6 December 2021
By Reiko Kaneko
KINTSUGI: JOINING WITH GOLD
All things have shape. Vases and clay pots, yes - but also lives, ideas, communities. You cannot understand kintsugi unless you understand that the spiritual permeates the physical. When a vase breaks, it is not just a ceramic object that shatters: it is our perception of it, our history with it, our relationship to it.
The philosophy of wabi-sabi, an important concept in traditional Japanese aesthetics, teaches us that beauty is found in the imperfect, the asymmetrical, and the transient. When we practise kintsugi, we do not seek to erase imperfection. Instead, we seek to cultivate it. 'Flaws' reveal an internal essence, a point of differentiation; an aesthetic experience that is deeper and more sublime than it once was.
Kintsugi reminds us that there is injury, loss and destruction in our world, but offers us a way of accepting it without allowing it to destroy us.—Kintsugi, Bonnie Kemske
Broken Beauty Stoneware I
When London Flower School contacted me to commission some ikebana vessels around the theme of kintsugi, my life, like many others, had been broken by the COVID-19 pandemic. The community and connections I had built through my work were shattered. Structural flaws in “the system” were exposed for all to see.

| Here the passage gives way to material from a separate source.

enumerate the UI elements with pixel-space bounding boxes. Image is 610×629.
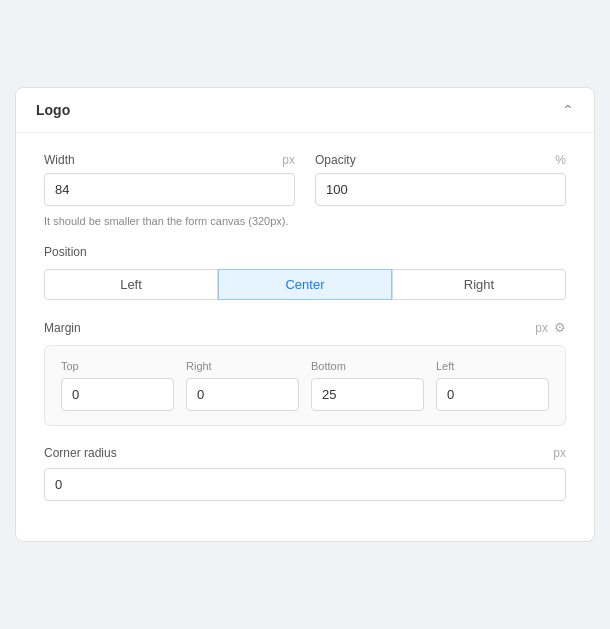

LFS Creative Director, Marzena Joseph, read my blog All That is Broken is Not Lost and recognised a message that could ease these global difficulties. When she invited me into her world of people, ideas, and connections, she also helped to ease my own. Lives are not made of ceramic, but they can still break. And, like ceramic, they can be mended.
The cracks and fissures that we are left with weave around our souls, dressing them in gold. Nothing that is truly unique will conform to superficial or conventional standards of beauty. Instead, what is unique becomes beautiful in a more sophisticated way. An authentic way that embraces the reality of lived experience.
Everything that has a shape, breaks. In Japan, even the Earth shatters.—Kintsugi, Bonnie Kemske
In my admittedly limited experience of ikebana, the Japanese art of flower arranging, the focus seems to be on creating miniature iterations of the natural world. These arrangements contemplate nature, seasonality, and life cycles. My own fascination with cracks and fissures – nature’s ability to seep into manmade objects – was an obvious point of contact. When we look at the real world, we do not see perfect spheres, cubes and straight lines. We see pockmarked surfaces, broken forms, and uneven planes. This theme has motivated me since art school; working with London Flower School was the perfect excuse to explore it further.
I began the project by looking at tree bark-like forms. The texture of bark is a beautiful example of wabi-sabi, cracked and weathered with time and experience. However, I soon became disatisfied with mimicking nature.
Next, I started breaking up slabs of clay and joining them together to create functional vessels in ways that reminded me of the mountains of Bandai, which I visited often as a child.
Samples, tests, and failed pots piled up – it was important to me that these 'failures' were incorporated into the finished object, embodying the core principles of wabi-sabi that lie at the heart of kintsugi.
There are many 'Do' (the way of) studies in Japan: Judo (the way of gentleness), Kyudo (the way of the bow), Shodo (the way of the word). Lifelong learning, and awareness of the present, are important parts of this concept. In the West, the closest comparable principle may be 'trusting in the process'. With that in mind, I began bringing 'broken' shards together to create a functional ikebana vessel. I lost myself to the process, trusting my craft and, through it, myself.
I stand on the shoulders of all who have come before me, presenting my failures and my imperfections to the world. And, from them, I allow my hopes for the future to emerge.